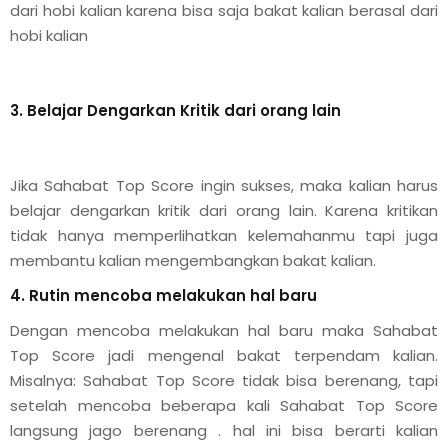
dari hobi kalian karena bisa saja bakat kalian berasal dari
onsorship
hobi kalian
velopment
3. Belajar Dengarkan Kritik dari orang lain
aining
Jika Sahabat Top Score ingin sukses, maka kalian harus
Outbond
belajar dengarkan kritik dari orang lain. Karena kritikan
ination
tidak hanya memperlihatkan kelemahanmu tapi juga
membantu kalian mengembangkan bakat kalian.
4. Rutin mencoba melakukan hal baru
at Bimbel yang Tepat
Dengan mencoba melakukan hal baru maka Sahabat
Top Score jadi mengenal bakat terpendam kalian.
matika Begitu Sulit?
Misalnya: Sahabat Top Score tidak bisa berenang, tapi
setelah mencoba beberapa kali Sahabat Top Score
ih Universitas?
langsung jago berenang . hal ini bisa berarti kalian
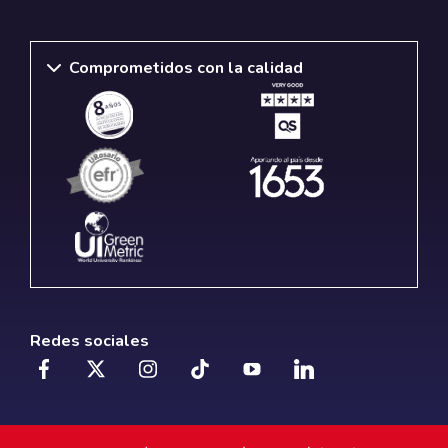
Comprometidos con la calidad
Redes sociales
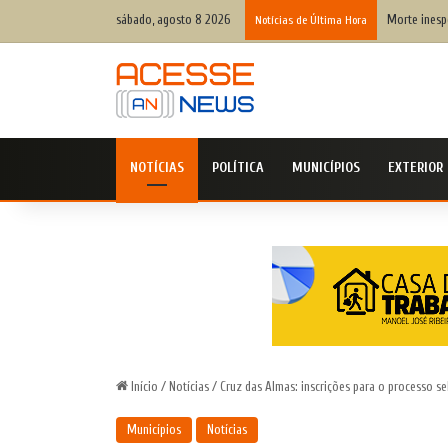
sábado, agosto 8 2026
Morte inespe
Notícias de Última Hora
NOTÍCIAS
POLÍTICA
MUNICÍPIOS
EXTERIOR
Início
/
Notícias
/
Cruz das Almas: inscrições para o processo se
Municípios
Notícias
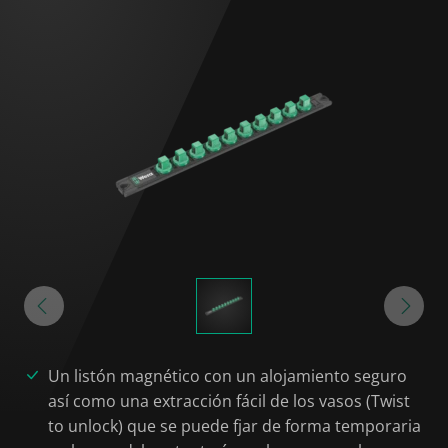
Un listón magnético con un alojamiento seguro
así como una extracción fácil de los vasos (Twist
to unlock) que se puede fjar de forma temporaria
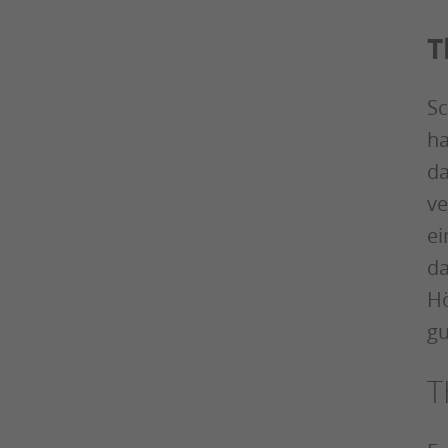
T
Sc
ha
da
ve
ei
da
Hö
gu
T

> [ABOUT THIS EXERCISE]
I'd like every record above written out again exactly, without the pictures.

> [EXERCISE OUTPUT]
dari hobi kalian karena bisa saja bakat kalian berasal dari
onsorship
hobi kalian
velopment
3. Belajar Dengarkan Kritik dari orang lain
aining
Jika Sahabat Top Score ingin sukses, maka kalian harus
Outbond
belajar dengarkan kritik dari orang lain. Karena kritikan
ination
tidak hanya memperlihatkan kelemahanmu tapi juga
membantu kalian mengembangkan bakat kalian.
4. Rutin mencoba melakukan hal baru
at Bimbel yang Tepat
Dengan mencoba melakukan hal baru maka Sahabat
Top Score jadi mengenal bakat terpendam kalian.
matika Begitu Sulit?
Misalnya: Sahabat Top Score tidak bisa berenang, tapi
setelah mencoba beberapa kali Sahabat Top Score
ih Universitas?
langsung jago berenang . hal ini bisa berarti kalian
Comprometidos con la calidad
Redes sociales
sábado, agosto 8 2026
Morte inespe
Notícias de Última Hora
NOTÍCIAS
POLÍTICA
MUNICÍPIOS
EXTERIOR
Início
/
Notícias
/
Cruz das Almas: inscrições para o processo se
Municípios
Notícias
Un listón magnético con un alojamiento seguro
así como una extracción fácil de los vasos (Twist
to unlock) que se puede fjar de forma temporaria
T
Sc
ha
da
ve
ei
da
Hö
gu
T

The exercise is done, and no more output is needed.